楽園の炎

「憂杏!」

ナスル姫が立ち上がり、広場に降りてきた憂杏に駆け寄った。
そのまま、遠慮無く憂杏の胸に飛び込む。
大柄な憂杏に、小柄なナスル姫が飛びついても、差がありすぎて全く違和感がない。

---蝉が大木にとまったみたいに、自然だわ---

何気に失礼なことを思い、朱夏は二人を眺めた。
男二人も、妙に感心したように、何も言わずに憂杏とナスル姫を見ている。

憂杏はちょっと照れたように、腕の中のナスル姫の肩を抱いて、皆のほうへと歩いてきた。
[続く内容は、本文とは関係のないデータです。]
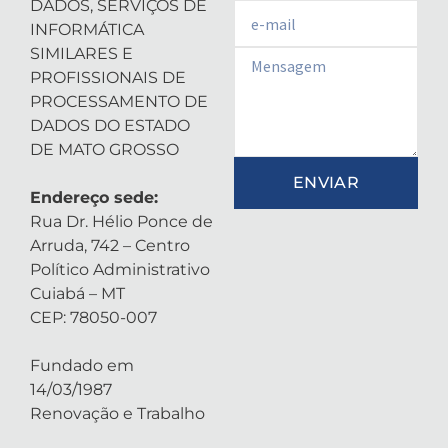
DADOS, SERVIÇOS DE
Email
INFORMÁTICA
SIMILARES E
Email
PROFISSIONAIS DE
PROCESSAMENTO DE
DADOS DO ESTADO
DE MATO GROSSO
ENVIAR
Endereço sede:
Rua Dr. Hélio Ponce de
Arruda, 742 – Centro
Político Administrativo
Cuiabá – MT
CEP: 78050-007
Fundado em
14/03/1987
Renovação e Trabalho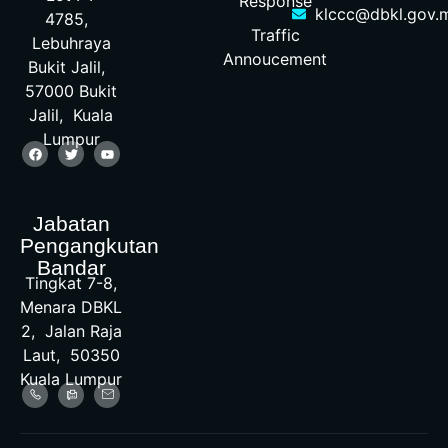
Response
klccc@dbkl.gov.
4785,
Traffic
Lebuhraya
Annoucement
Bukit Jalil,
57000 Bukit
Jalil, Kuala
Lumpur
Jabatan
Pengangkutan
Bandar
Tingkat 7-8,
Menara DBKL
2, Jalan Raja
Laut, 50350
Kuala Lumpur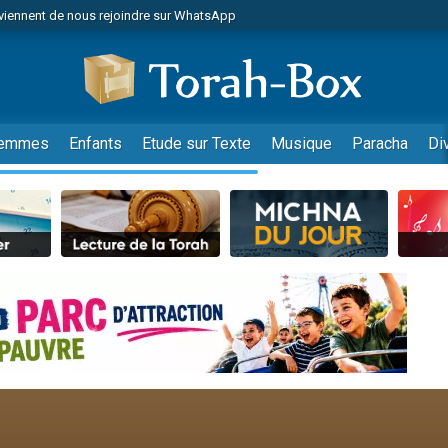
viennent de nous rejoindre sur WhatsApp
es viennent de faire un don pour Reloger Rivka, 6 enfants, victime de violences
es viennent de faire un don pour 1 Journée de Vacances Pour les Enfants
 viennent de demander une bénédiction
viennent de nous rejoindre sur WhatsApp
emmes
Enfants
Etude sur Texte
Musique
Paracha
Di
49 places pour étudier en groupe sur Zoom
nes viennent de faire un don pour Diane, 80 ans, dans un appartement insalu
 donner son Maasser
viennent de nous rejoindre sur WhatsApp
viennent de nous rejoindre sur WhatsApp
es viennent de faire un don pour 5 jours de vacances aux Orphelins
de donner son Maasser
 viennent de demander une bénédiction
viennent de nous rejoindre sur WhatsApp
nnes viennent de faire un don pour Sauvez la jambe de Yohan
「・・・・・・やっぱり、もったいないわぁ。お似合いといえば、お似合いなんだけど。ナスル姫様みたいな可愛い女の子が、何で憂杏のようなおっさんに惹かれたのかしら」

しみじみと言う朱夏に、憂杏がげんこつをお見舞いする。

「痛ぁいっ。だってそうじゃない。憂杏がナスル姫様をお慕いするならわかるけど、ナスル姫様のほうが、憂杏をお好きなのだもの。信じられないわよ」

「憂杏も、わたくしを想ってくれてるでしょ? 同情じゃないんでしょ?」

皆と同じく、木陰に座ろうとしていた憂杏が、ぴき、と固まる。
いまだ憂杏に引っ付いたままのナスル姫が、至近距離から覗き込む。

「・・・・・・ああ」

ぼそ、と呟いた憂杏に、ナスル姫は、きゃっと呟き、嬉しそうに笑って、ぴょこんと彼の横に座る。
憂杏は誤魔化すように、どかりと腰を下ろした。

「で? 兄上は、何か言ってたか? ていうか、お前もそんな格好、するんだな」

夕星が、憂杏をまじまじと見ながら言った。

いつもは王宮に来るときも、特に正装することなく、普段の商人の格好だ。
が、さすがに今日は、それなりの格好をしている。